* Records for the exercise:
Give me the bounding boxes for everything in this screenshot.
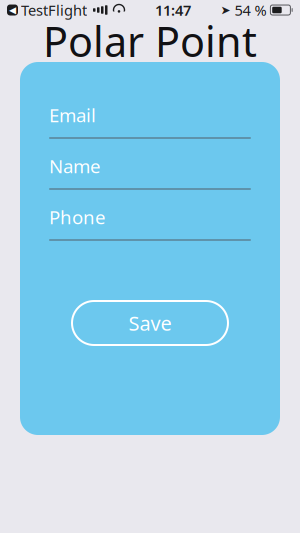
staticText: Name [49,154,101,178]
button[interactable]: Name [49,155,251,190]
staticText: TestFlight [21,0,87,20]
button[interactable]: Save [72,301,228,345]
staticText: Phone [49,205,106,229]
button[interactable]: Email [49,104,251,139]
staticText: ◀ [9,5,16,15]
staticText: Save [128,310,172,336]
button[interactable]: Phone [49,206,251,241]
staticText: 11:47 [155,0,191,20]
staticText: Email [49,103,96,127]
staticText: ➤ [220,3,230,17]
staticText: Polar Point [43,14,257,68]
staticText: 54 % [234,0,266,20]
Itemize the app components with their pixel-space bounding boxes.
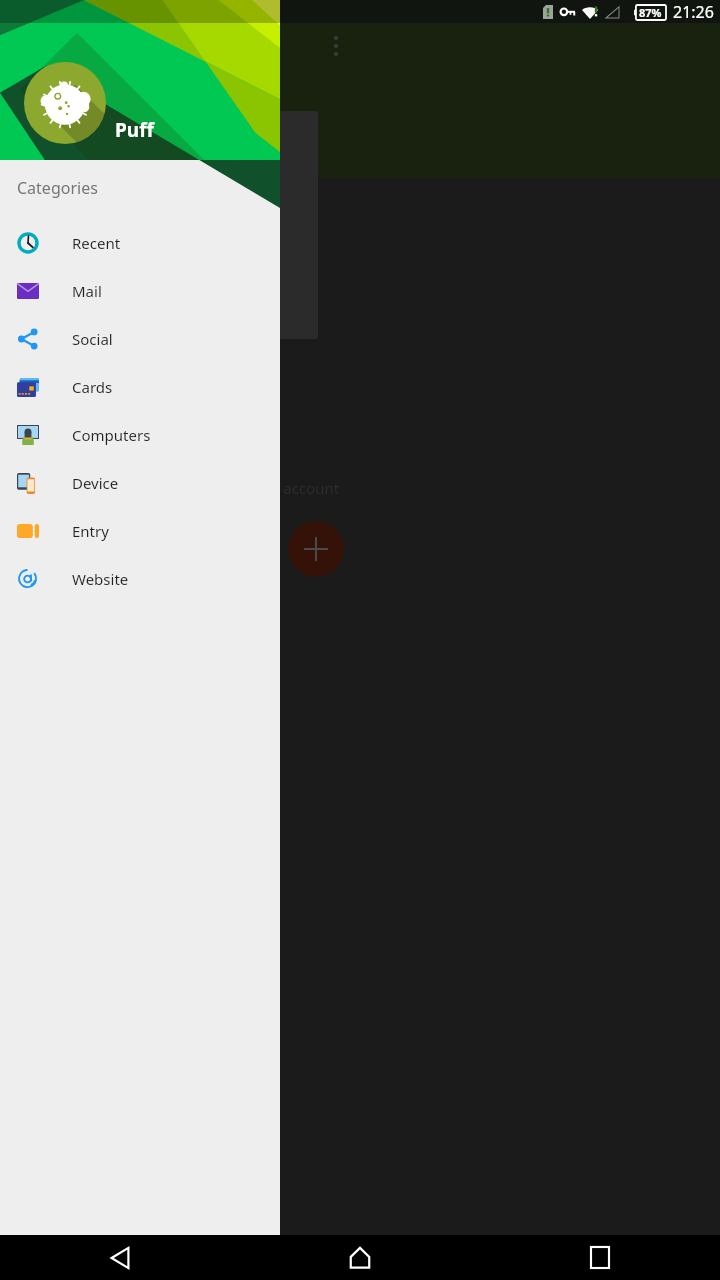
staticText: Device	[72, 473, 119, 493]
button[interactable]: Entry	[0, 507, 280, 555]
button[interactable]: Recent	[0, 219, 280, 267]
button[interactable]: Home	[330, 1235, 390, 1280]
button[interactable]: Computers	[0, 411, 280, 459]
staticText: Social	[72, 329, 113, 349]
button[interactable]: Back	[90, 1235, 150, 1280]
button[interactable]: Add	[288, 521, 344, 577]
staticText: Puff	[115, 117, 154, 143]
staticText: Cards	[72, 377, 113, 397]
staticText: Categories	[17, 177, 98, 199]
button[interactable]: Social	[0, 315, 280, 363]
button[interactable]: Recents	[570, 1235, 630, 1280]
staticText: Bank account	[244, 478, 340, 498]
button[interactable]: Mail	[0, 267, 280, 315]
button[interactable]: More options	[327, 36, 345, 60]
staticText: Entry	[72, 521, 109, 541]
staticText: Website	[72, 569, 129, 589]
staticText: Computers	[72, 425, 151, 445]
staticText: 21:26	[673, 1, 714, 23]
staticText: 87%	[639, 5, 662, 20]
button[interactable]: Website	[0, 555, 280, 603]
staticText: Recent	[72, 233, 121, 253]
button[interactable]: Cards	[0, 363, 280, 411]
staticText: Mail	[72, 281, 102, 301]
button[interactable]: Device	[0, 459, 280, 507]
button[interactable]	[14, 111, 318, 339]
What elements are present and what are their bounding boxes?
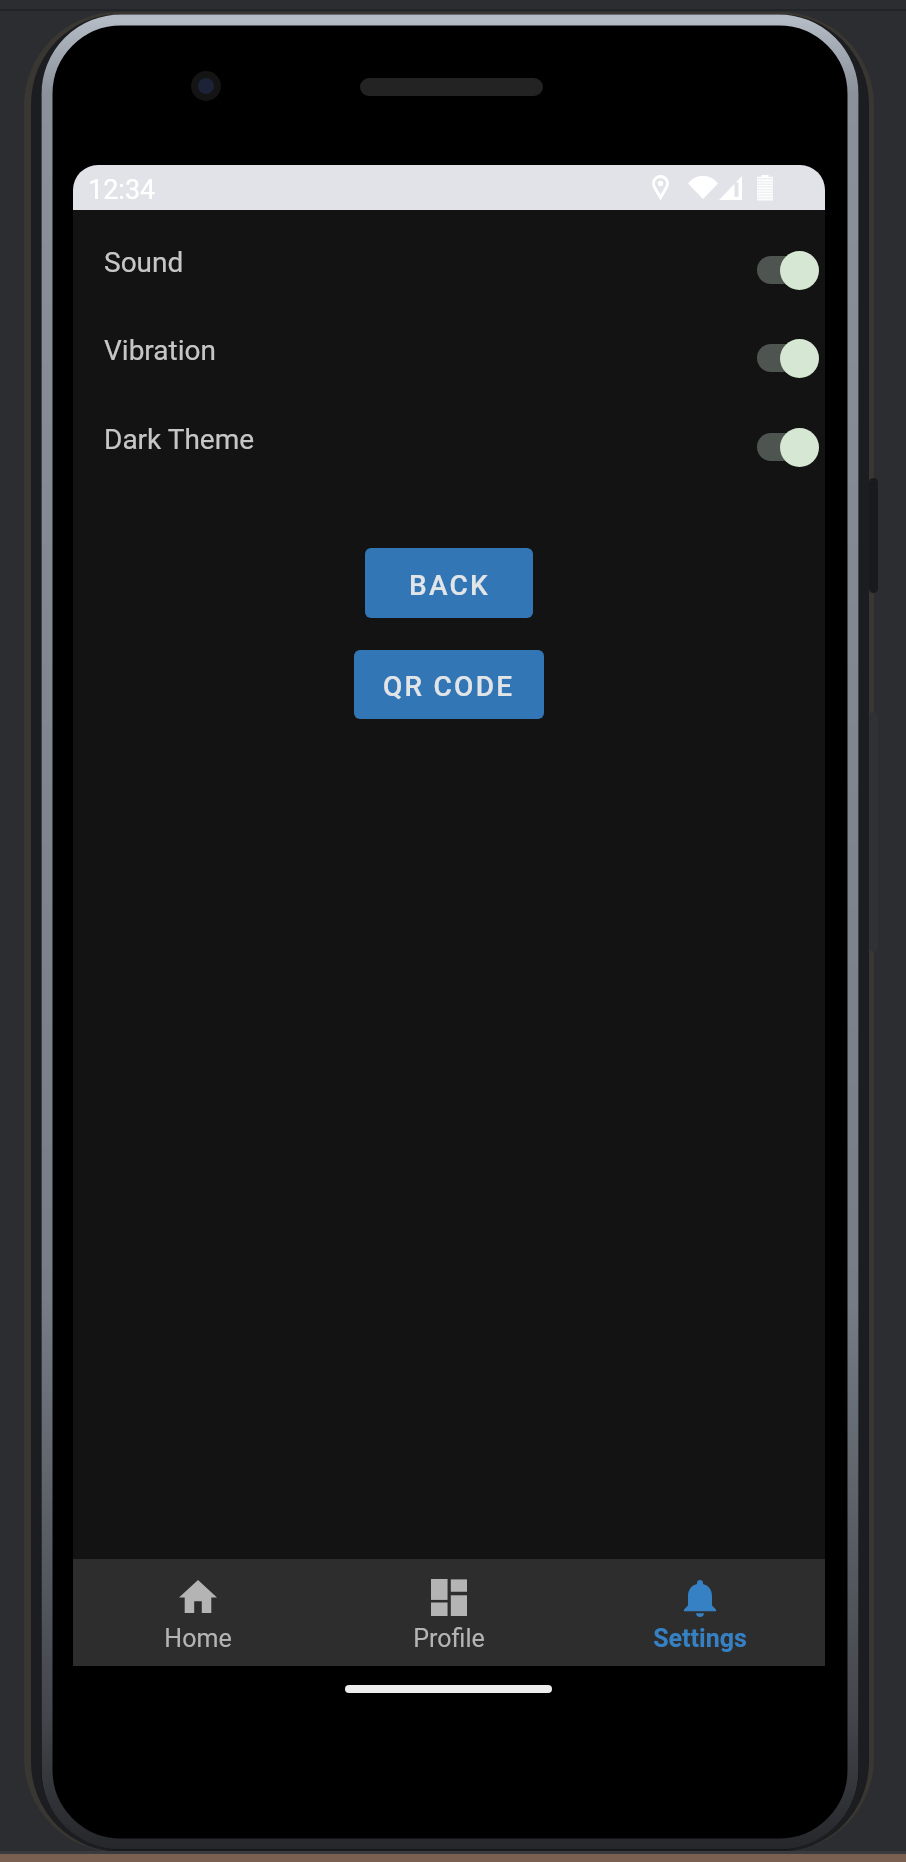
button[interactable]: Toggle $ [757,246,819,294]
button[interactable]: Sound [73,235,825,305]
button[interactable]: Profile [323,1559,574,1666]
button[interactable]: Vibration [73,323,825,393]
button[interactable]: QR CODE [354,650,544,719]
button[interactable]: Dark Theme [73,412,825,482]
staticText: Settings [653,1624,747,1653]
staticText: Dark Theme [104,423,255,456]
staticText: QR CODE [383,670,515,703]
staticText: Sound [104,246,184,279]
staticText: 12:34 [88,174,156,206]
button[interactable]: BACK [365,548,533,618]
staticText: BACK [409,569,490,602]
button[interactable]: Home [73,1559,323,1666]
button[interactable]: Toggle $ [757,334,819,382]
staticText: Vibration [104,334,216,367]
staticText: Home [164,1624,232,1653]
button[interactable]: Toggle $ [757,423,819,471]
button[interactable]: Settings [574,1559,825,1666]
staticText: Profile [413,1624,485,1653]
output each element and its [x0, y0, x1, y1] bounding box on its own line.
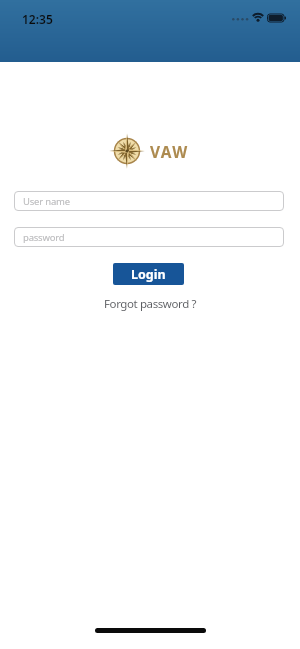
button[interactable]: User name — [14, 191, 284, 211]
staticText: password — [23, 231, 65, 244]
button[interactable]: Login — [113, 263, 184, 285]
staticText: VAW — [150, 141, 189, 162]
staticText: User name — [23, 195, 70, 208]
staticText: Login — [131, 266, 166, 283]
button[interactable]: Forgot password ? — [104, 296, 197, 312]
staticText: 12:35 — [22, 11, 53, 27]
button[interactable]: password — [14, 227, 284, 247]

* Brief: Whenever a line of the data above includes the word "Device", copy that line.

* Task answer:
staticText: Device	[72, 473, 119, 493]
button[interactable]: Device	[0, 459, 280, 507]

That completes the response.